Could you transcribe exactly the lines below, from the line with "trabajo, operación a" through the line with "인공지능 기반 대장암 영상검출·진단보조 소프트웨어 혁신의", and nothing else, leaving out the pictures?

Collected data entries
|---|

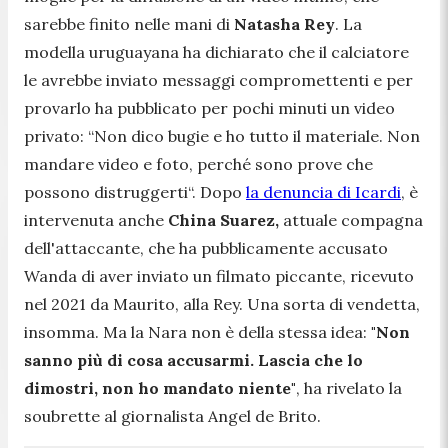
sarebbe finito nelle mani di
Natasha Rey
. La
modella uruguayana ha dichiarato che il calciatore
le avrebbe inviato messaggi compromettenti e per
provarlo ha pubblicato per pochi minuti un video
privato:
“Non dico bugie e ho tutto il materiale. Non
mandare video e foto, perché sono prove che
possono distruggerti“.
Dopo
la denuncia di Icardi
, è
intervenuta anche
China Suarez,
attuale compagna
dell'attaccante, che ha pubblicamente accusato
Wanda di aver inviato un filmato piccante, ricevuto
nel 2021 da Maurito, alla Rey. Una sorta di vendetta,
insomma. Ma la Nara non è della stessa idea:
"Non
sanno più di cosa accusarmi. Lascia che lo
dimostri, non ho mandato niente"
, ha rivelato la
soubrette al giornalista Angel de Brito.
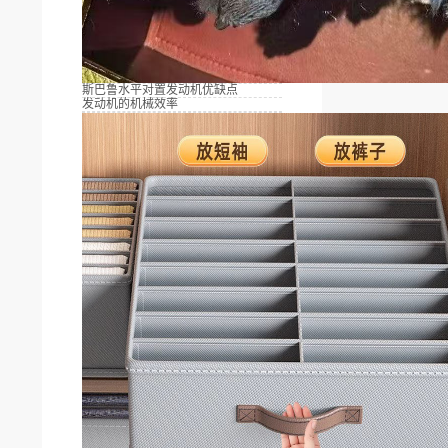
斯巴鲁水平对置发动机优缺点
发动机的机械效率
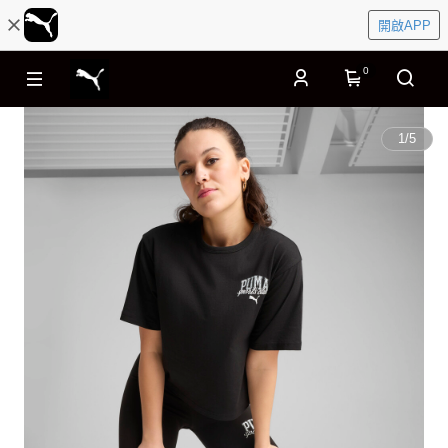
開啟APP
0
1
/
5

|---|

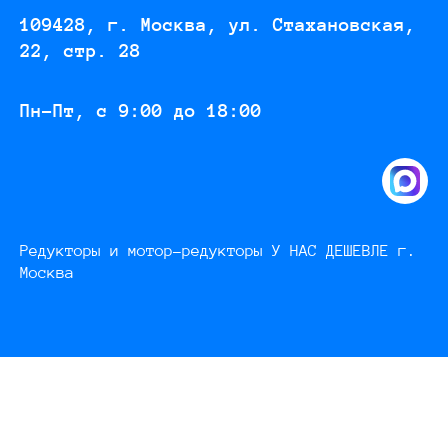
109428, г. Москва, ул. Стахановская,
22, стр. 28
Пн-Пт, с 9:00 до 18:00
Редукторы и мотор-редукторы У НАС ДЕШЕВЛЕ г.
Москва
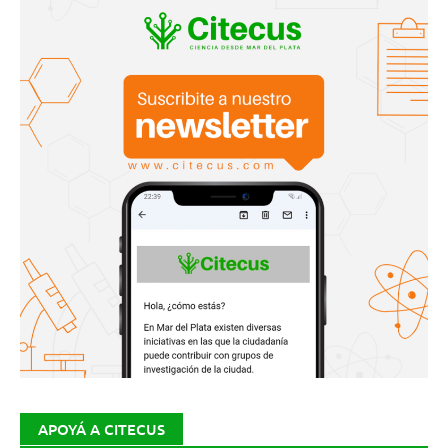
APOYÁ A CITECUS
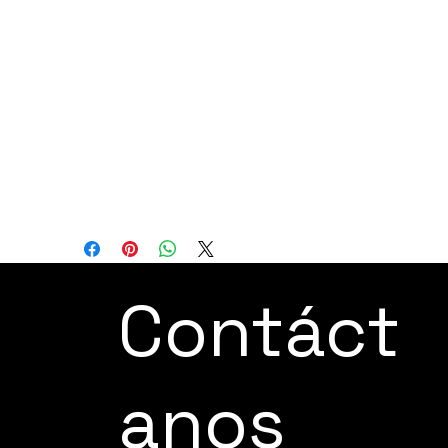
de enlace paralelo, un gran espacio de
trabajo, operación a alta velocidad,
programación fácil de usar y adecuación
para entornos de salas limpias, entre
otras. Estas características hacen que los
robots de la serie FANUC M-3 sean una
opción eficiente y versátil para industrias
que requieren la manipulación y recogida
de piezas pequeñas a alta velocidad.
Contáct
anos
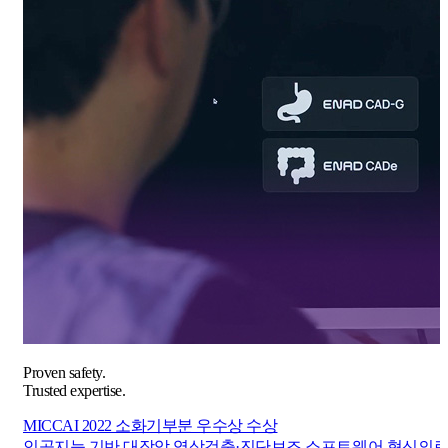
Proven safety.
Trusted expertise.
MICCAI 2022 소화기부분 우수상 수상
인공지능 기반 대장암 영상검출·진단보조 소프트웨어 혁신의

|---|

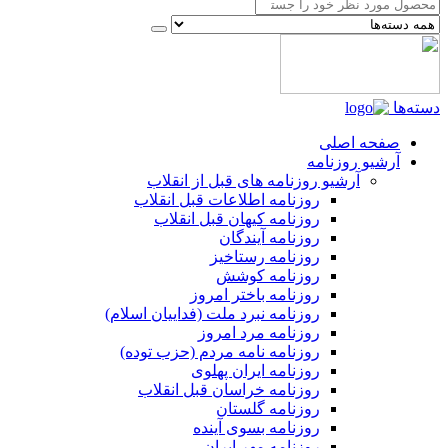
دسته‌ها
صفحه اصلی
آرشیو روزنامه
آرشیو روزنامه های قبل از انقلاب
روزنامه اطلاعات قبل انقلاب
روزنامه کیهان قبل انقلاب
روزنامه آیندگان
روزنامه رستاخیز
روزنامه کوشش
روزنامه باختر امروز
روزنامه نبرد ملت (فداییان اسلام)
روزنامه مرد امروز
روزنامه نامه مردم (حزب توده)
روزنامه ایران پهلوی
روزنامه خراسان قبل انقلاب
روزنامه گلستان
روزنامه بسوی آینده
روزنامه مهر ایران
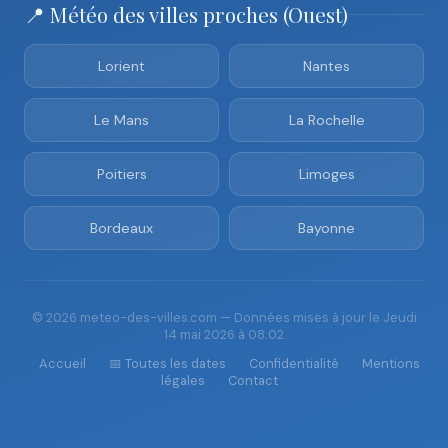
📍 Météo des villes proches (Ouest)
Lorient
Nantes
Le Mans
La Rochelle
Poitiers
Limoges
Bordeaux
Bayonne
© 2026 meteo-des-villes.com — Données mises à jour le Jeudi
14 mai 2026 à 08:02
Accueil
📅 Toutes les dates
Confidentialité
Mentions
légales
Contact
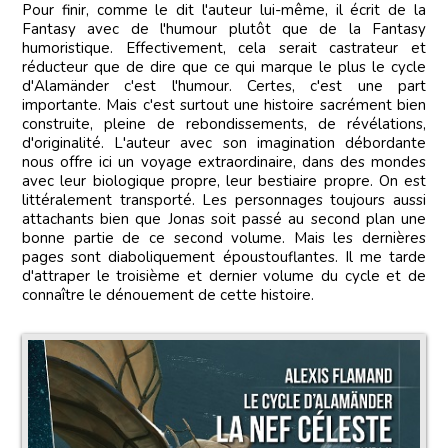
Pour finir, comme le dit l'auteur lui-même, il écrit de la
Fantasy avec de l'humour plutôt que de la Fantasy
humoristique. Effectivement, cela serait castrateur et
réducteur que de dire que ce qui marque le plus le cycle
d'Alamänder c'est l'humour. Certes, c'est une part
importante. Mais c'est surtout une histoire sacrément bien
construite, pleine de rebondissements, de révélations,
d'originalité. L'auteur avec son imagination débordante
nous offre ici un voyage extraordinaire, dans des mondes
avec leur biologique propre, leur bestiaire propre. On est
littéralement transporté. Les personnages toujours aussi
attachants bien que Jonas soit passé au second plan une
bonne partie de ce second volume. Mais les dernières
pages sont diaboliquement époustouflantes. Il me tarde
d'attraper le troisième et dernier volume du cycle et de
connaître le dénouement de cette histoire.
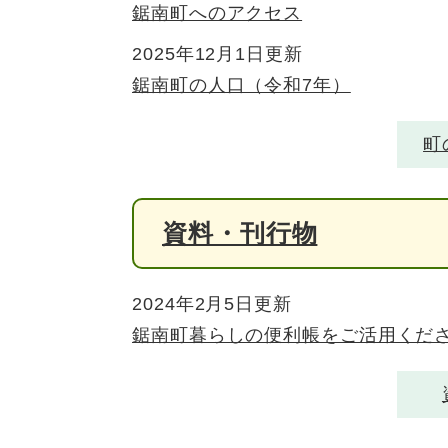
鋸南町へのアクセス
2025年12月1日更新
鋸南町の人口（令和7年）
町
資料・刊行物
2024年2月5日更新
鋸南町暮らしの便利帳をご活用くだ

|---|

### EXPECTED ANSWER
trabajo, operación a alta velocidad,
programación fácil de usar y adecuación
para entornos de salas limpias, entre
otras. Estas características hacen que los
robots de la serie FANUC M-3 sean una
opción eficiente y versátil para industrias
que requieren la manipulación y recogida
de piezas pequeñas a alta velocidad.
Contáct
anos
Proven safety.
Trusted expertise.
MICCAI 2022 소화기부분 우수상 수상
인공지능 기반 대장암 영상검출·진단보조 소프트웨어 혁신의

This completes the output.